NM-245

Age-dependent impact of pre-transplant ICU stay on mortality in heart transplant recipients

Sims T, Tumin D, Hayes D, Tobias J
Nationwide Children's Hospital, Columbus, Ohio, United states

Introduction: Heart transplantation (HTx) is definitive treatment for end-stage heart failure refractory to optimal medical management. Although severe illness requiring pre-transplant intensive care is a recognized risk for diminished post-transplant survival, recent studies have found surprising inconsistency in the association between pre-transplant intensive care unit (ICU) stay and HTx outcomes. Specifically, this association was absent in studies including adolescents and young adults, in contrast to studies that were limited to infants or included older adults. To clarify the significance of ICU stay as a risk factor for heart transplant outcomes, we aimed to define the age ranges in which ICU stay was predictive of survival after HTx.

Methods: De-identified data were obtained on isolated first-time HTx performed in 2006-2016 from the United Network for Organ Sharing. Nine age groups (≤1, 2-11, 12-18, 19-29, 30-39, 40-49, 50-59, 60-69, and ≥70 y) were defined. The primary outcome was 1-year post-transplant mortality, and univariate Cox proportional hazard regressions estimated the hazard ratio (HR) associated with pre-transplant ICU stay in each age group. A multivariable Cox model interacting ICU stay with polynomial continuous patient age was used to estimate smooth change in the HR of ICU stay across patient age.

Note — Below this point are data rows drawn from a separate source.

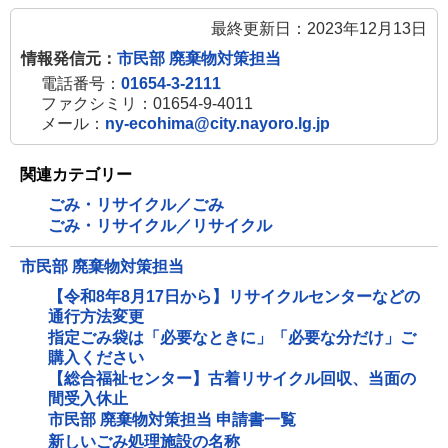
最終更新日：2023年12月13日
情報発信元：
市民部 廃棄物対策担当
電話番号：
01654-3-2111
ファクシミリ：01654-9-4011
メール：
ny-ecohima@city.nayoro.lg.jp
関連カテゴリー
ごみ・リサイクル／ごみ
ごみ・リサイクル／リサイクル
市民部 廃棄物対策担当
【令和8年8月17日から】リサイクルセンターなどの
通行方法変更
指定ごみ袋は「必要なときに」「必要な分だけ」ご
購入ください
【総合福祉センター】古着リサイクル回収、当面の
間受入休止
市民部 廃棄物対策担当 申請書一覧
新しいごみ処理施設の名称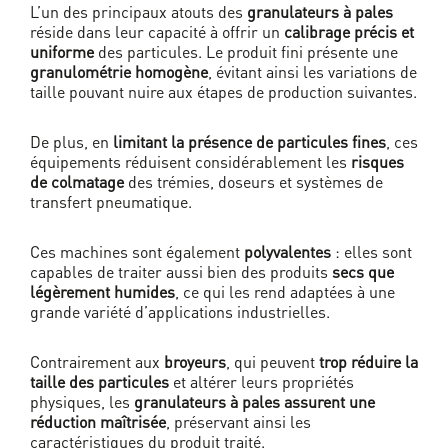
L’un des principaux atouts des
granulateurs à pales
réside dans leur capacité à offrir un
calibrage précis et
uniforme
des particules. Le produit fini présente une
granulométrie homogène
, évitant ainsi les variations de
taille pouvant nuire aux étapes de production suivantes.
De plus, en
limitant la présence de particules fines
, ces
équipements réduisent considérablement les
risques
de colmatage
des trémies, doseurs et systèmes de
transfert pneumatique.
Ces machines sont également
polyvalentes
: elles sont
capables de traiter aussi bien des produits
secs que
légèrement humides
, ce qui les rend adaptées à une
grande variété d’applications industrielles.
Contrairement aux
broyeurs
, qui peuvent
trop réduire la
taille des particules
et altérer leurs propriétés
physiques, les
granulateurs à pales assurent une
réduction maîtrisée
, préservant ainsi les
caractéristiques du produit traité.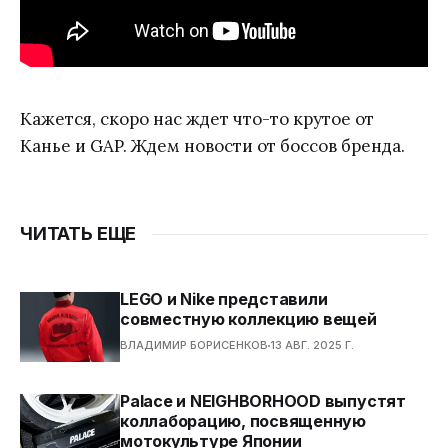
Кажется, скоро нас ждет что-то крутое от
Канье и GAP. Ждем новости от боссов бренда.
ЧИТАТЬ ЕЩЕ
LEGO и Nike представили
совместную коллекцию вещей
ВЛАДИМИР БОРИСЕНКОВ
13 АВГ. 2025 Г.
Palace и NEIGHBORHOOD выпустят
коллаборацию, посвященную
мотокультуре Японии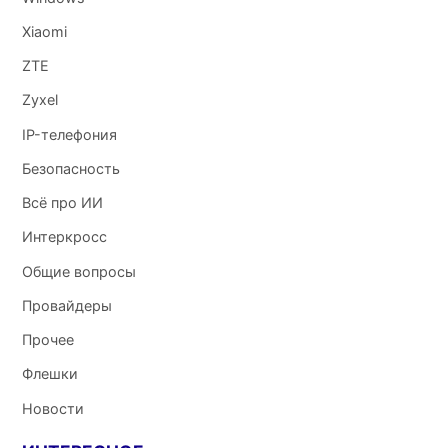
Xiaomi
ZTE
Zyxel
IP-телефония
Безопасность
Всё про ИИ
Интеркросс
Общие вопросы
Провайдеры
Прочее
Флешки
Новости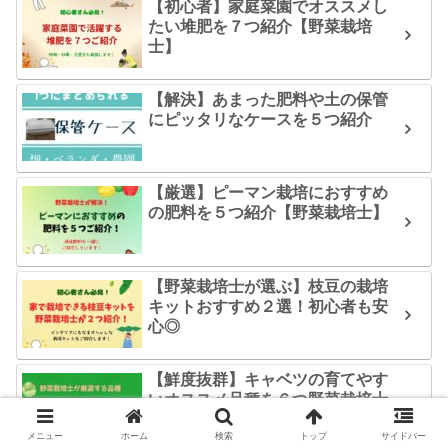
【初心者】家庭菜園でオススメし
たい堆肥を７つ紹介【野菜栽培
士】
【解決】あまった肥料や土の保管
にピッタリなケースを５つ紹介
【厳選】ピーマン栽培におすすめ
の肥料を５つ紹介【野菜栽培士】
【野菜栽培士が選ぶ】枝豆の栽培
キットおすすめ２選！初心者も安
心◎
【鮮度抜群】キャベツの育てやす
いオススメ品種を６つ野菜栽培士
が紹介
メニュー
ホーム
検索
トップ
サイドバー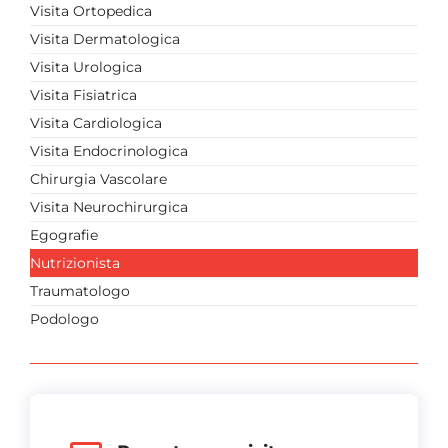
Visita Ortopedica
Visita Dermatologica
Visita Urologica
Visita Fisiatrica
Visita Cardiologica
Visita Endocrinologica
Chirurgia Vascolare
Visita Neurochirurgica
Egografie
Nutrizionista
Traumatologo
Podologo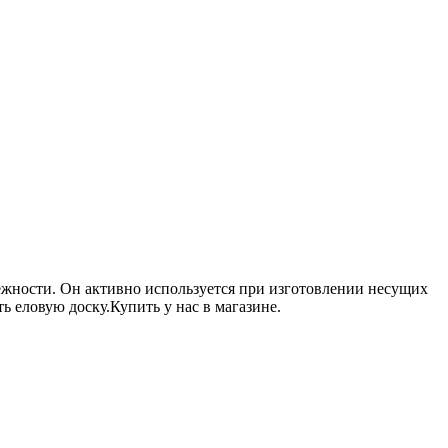
жности. Он активно используется при изготовлении несущих
 еловую доску.Купить у нас в магазине.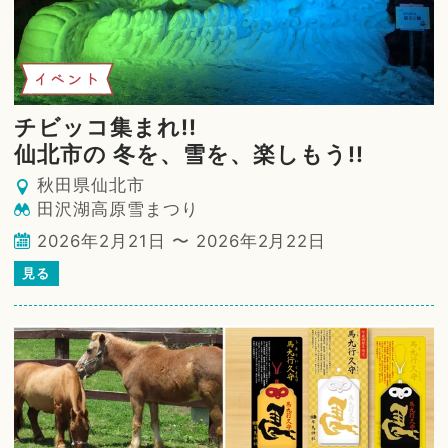
イベント
チビッコ集まれ!!
仙北市の 冬を、雪を、楽しもう!!
秋田県仙北市
田沢湖高原雪まつり
2026年2月21日 〜 2026年2月22日
見る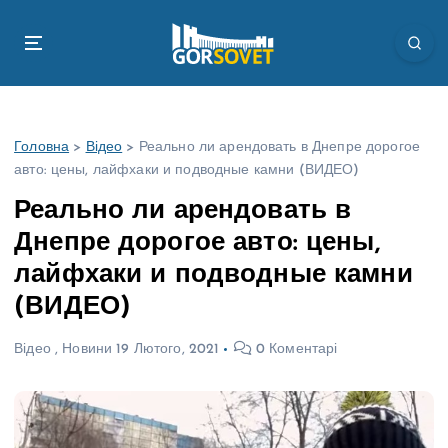
П
е
р
е
й
т
Головна
>
Відео
>
Реально ли арендовать в Днепре дорогое
и
авто: цены, лайфхаки и подводные камни (ВИДЕО)
д
о
Реально ли арендовать в
в
Днепре дорогое авто: цены,
м
і
лайфхаки и подводные камни
с
(ВИДЕО)
т
у
Відео
,
Новини
19 Лютого, 2021
0 Коментарі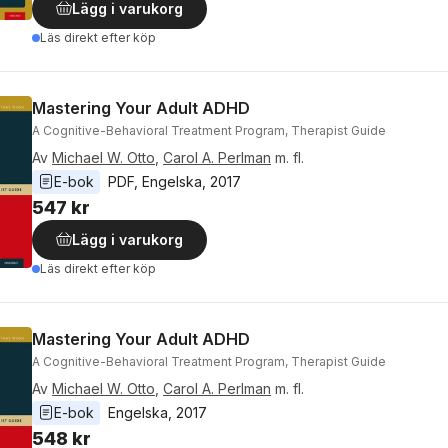
Lägg i varukorg
Läs direkt efter köp
Mastering Your Adult ADHD
A Cognitive-Behavioral Treatment Program, Therapist Guide
Av
Michael W. Otto
,
Carol A. Perlman
m. fl.
E-bok
PDF
, 
Engelska
, 
2017
547 kr
Lägg i varukorg
Läs direkt efter köp
Mastering Your Adult ADHD
A Cognitive-Behavioral Treatment Program, Therapist Guide
Av
Michael W. Otto
,
Carol A. Perlman
m. fl.
E-bok
Engelska
, 
2017
548 kr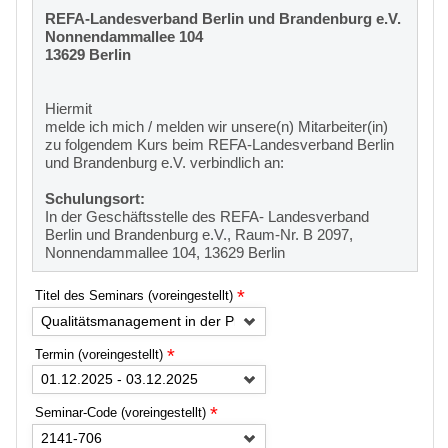
REFA-Landesverband Berlin und Brandenburg e.V.
Nonnendammallee 104
13629 Berlin
Hiermit
melde ich mich / melden wir unsere(n) Mitarbeiter(in)
zu folgendem Kurs beim REFA-Landesverband Berlin
und Brandenburg e.V. verbindlich an:
Schulungsort:
In der Geschäftsstelle des REFA- Landesverband
Berlin und Brandenburg e.V., Raum-Nr. B 2097,
Nonnendammallee 104, 13629 Berlin
*
Titel des Seminars (voreingestellt)
Qualitätsmanagement in der Praxis
*
Termin (voreingestellt)
01.12.2025 - 03.12.2025
*
Seminar-Code (voreingestellt)
2141-706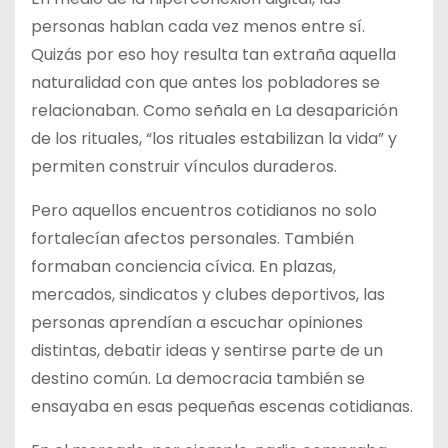
personas hablan cada vez menos entre sí.
Quizás por eso hoy resulta tan extraña aquella
naturalidad con que antes los pobladores se
relacionaban. Como señala en La desaparición
de los rituales, “los rituales estabilizan la vida” y
permiten construir vínculos duraderos.
Pero aquellos encuentros cotidianos no solo
fortalecían afectos personales. También
formaban conciencia cívica. En plazas,
mercados, sindicatos y clubes deportivos, las
personas aprendían a escuchar opiniones
distintas, debatir ideas y sentirse parte de un
destino común. La democracia también se
ensayaba en esas pequeñas escenas cotidianas.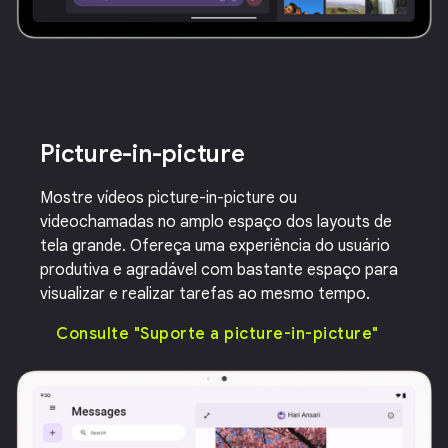
Picture-in-picture
Mostre vídeos picture-in-picture ou
videochamadas no amplo espaço dos layouts de
tela grande. Ofereça uma experiência do usuário
produtiva e agradável com bastante espaço para
visualizar e realizar tarefas ao mesmo tempo.
Consulte "Suporte a picture-in-picture"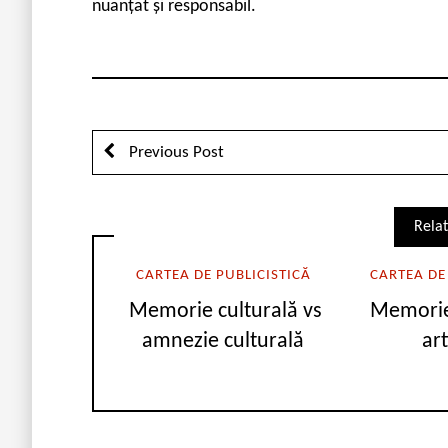
nuanțat și responsabil.
Previous Post
Relat
CARTEA DE PUBLICISTICĂ
CARTEA DE
Memorie culturală vs
Memorie
amnezie culturală
art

Results: The analysis included 24,207 patients (9% deceased within 1 year of HTx). On univariate analysis in each age group (Figure), ICU stay was most strongly associated with increased mortality hazard among infants (n=1,514; 70% in ICU; 12% 1-year mortality; HR=2.2; 95% CI: 1.5, 3.2; p<0.001) and patients ages 40-49 (n=3,234; 30% in ICU; 8% 1-year mortality; HR=1.6; 95% CI: 1.2, 2.0; p<0.001). Multivariable analysis confirmed maximal association of ICU stay with mortality among the youngest recipients, with gradual reduction of this risk at later ages.

Discussion: Our study established age variation in the association between ICU stay and survival after HTx, with this association being strongest among infants undergoing HTx. This may suggest opportunities for improving management of infants in the ICU prior to HTx, such as by using mechanical circulatory support in the ICU to optimize the clinical condition of these candidates prior to transplant. The stronger association between ICU stay and post-transplant survival in infants might also be explained by overall higher risk for post-transplant mortality among younger HTx candidates, especially children awaiting HTx for congenital heart disease; and age variability in the size matching and quality of transplanted donor hearts.

Conclusions: Pre-transplant ICU stay was a significant risk factor for post-HTx mortality in infants, but not older children. Among adults, ICU stay was especially associated with post-transplant mortality in early middle age.